Henriette takes over as governess in the unhappy home of the Duc, caring for his four children - played by June Lockhart, Ann Todd, Virginia Wielder, and the adorable, pouty-lipped Richard Nichols. Though Nichols appeared in films taking place in France and Sweden, he sports a thick southern accent and calls Henriette "mamZEL." The Duc is miserable with his frustrated, bitter wife. The lack of sex in the marriage is demonstrated by his escorting her to her room and kissing her hand, then departing to his own room. She writes him lots of letters which she slips under his door. Feelings develop between the Duc and Henriette, but in the film at least, these are never acted upon. Unconvinced, the Duchesse does everything she can to get rid of the governess. In the beginning of the movie, Henriette tells her story as her students find out she has spent time in prison over a double tragedy which took place in the Praslin household.
Though a tragic story on many levels, it's a beautifully told one with every detail attended to. Bette Davis is warm and restrained as Henriette, soft-spoken and deferential. Boyer, with that vein in his forehead that sticks out when he's angry, is excellent as a man at the boiling point. O'Neill is positively hateful, a credit to her marvelous performance. From the strong, generous, loving mother in "Gone With the Wind," she turns herself into a self-involved, petty harridan.

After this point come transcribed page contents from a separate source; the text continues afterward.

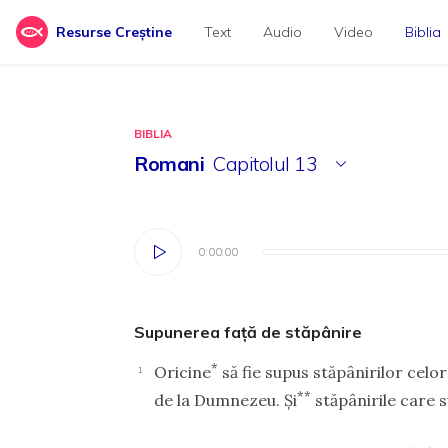
Resurse Creștine
Text
Audio
Video
Biblia
BIBLIA
Romani
Capitolul
13
0:00:00
0:00:00
Supunerea faţă de stăpânire
*
Oricine
să fie supus stăpânirilor celor
1
**
de la Dumnezeu. Şi
stăpânirile care 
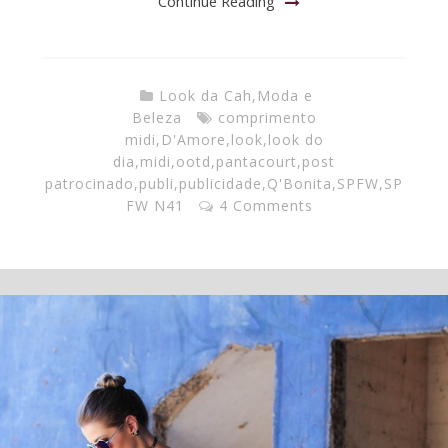
Continue Reading
Look da Cah
,
Moda e
Beleza
comprimento
midi
,
D'Amore
,
look
,
look do
dia
,
midi
,
ootd
,
pantacourt
,
post
patrocinado
,
publi
,
publicidade
,
Q'Bonita
,
SPFW
,
SP
FW N41
4 Comments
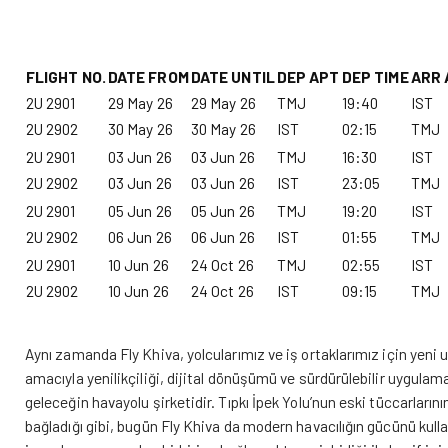
FLIGHT NO.
DATE FROM
DATE UNTIL
DEP APT
DEP TIME
ARR 
2U 2901
29 May 26
29 May 26
TMJ
19:40
IST
2U 2902
30 May 26
30 May 26
IST
02:15
TMJ
2U 2901
03 Jun 26
03 Jun 26
TMJ
16:30
IST
2U 2902
03 Jun 26
03 Jun 26
IST
23:05
TMJ
2U 2901
05 Jun 26
05 Jun 26
TMJ
19:20
IST
2U 2902
06 Jun 26
06 Jun 26
IST
01:55
TMJ
2U 2901
10 Jun 26
24 Oct 26
TMJ
02:55
IST
2U 2902
10 Jun 26
24 Oct 26
IST
09:15
TMJ
Aynı zamanda Fly Khiva, yolcularımız ve iş ortaklarımız için yeni
amacıyla yenilikçiliği, dijital dönüşümü ve sürdürülebilir uygula
geleceğin havayolu şirketidir. Tıpkı İpek Yolu’nun eski tüccarlarının 
bağladığı gibi, bugün Fly Khiva da modern havacılığın gücünü kullan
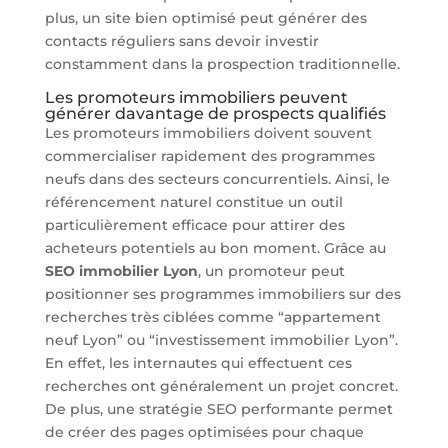
plus, un site bien optimisé peut générer des
contacts réguliers sans devoir investir
constamment dans la prospection traditionnelle.
Les promoteurs immobiliers peuvent
générer davantage de prospects qualifiés
Les promoteurs immobiliers doivent souvent
commercialiser rapidement des programmes
neufs dans des secteurs concurrentiels. Ainsi, le
référencement naturel constitue un outil
particulièrement efficace pour attirer des
acheteurs potentiels au bon moment. Grâce au
SEO immobilier Lyon
, un promoteur peut
positionner ses programmes immobiliers sur des
recherches très ciblées comme “appartement
neuf Lyon” ou “investissement immobilier Lyon”.
En effet, les internautes qui effectuent ces
recherches ont généralement un projet concret.
De plus, une stratégie SEO performante permet
de créer des pages optimisées pour chaque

"All This and Heaven Too" will sweep you into its rich atmosphere. In fact, I remember bringing this film to my office once when I worked a night shift, figuring that my colleagues and I would watch some of it over dinner each night. We ended up watching the entire thing in one sitting - which is what happened the last time I watched it. At 141 minutes, it's not short, but it holds the attention as a great film should.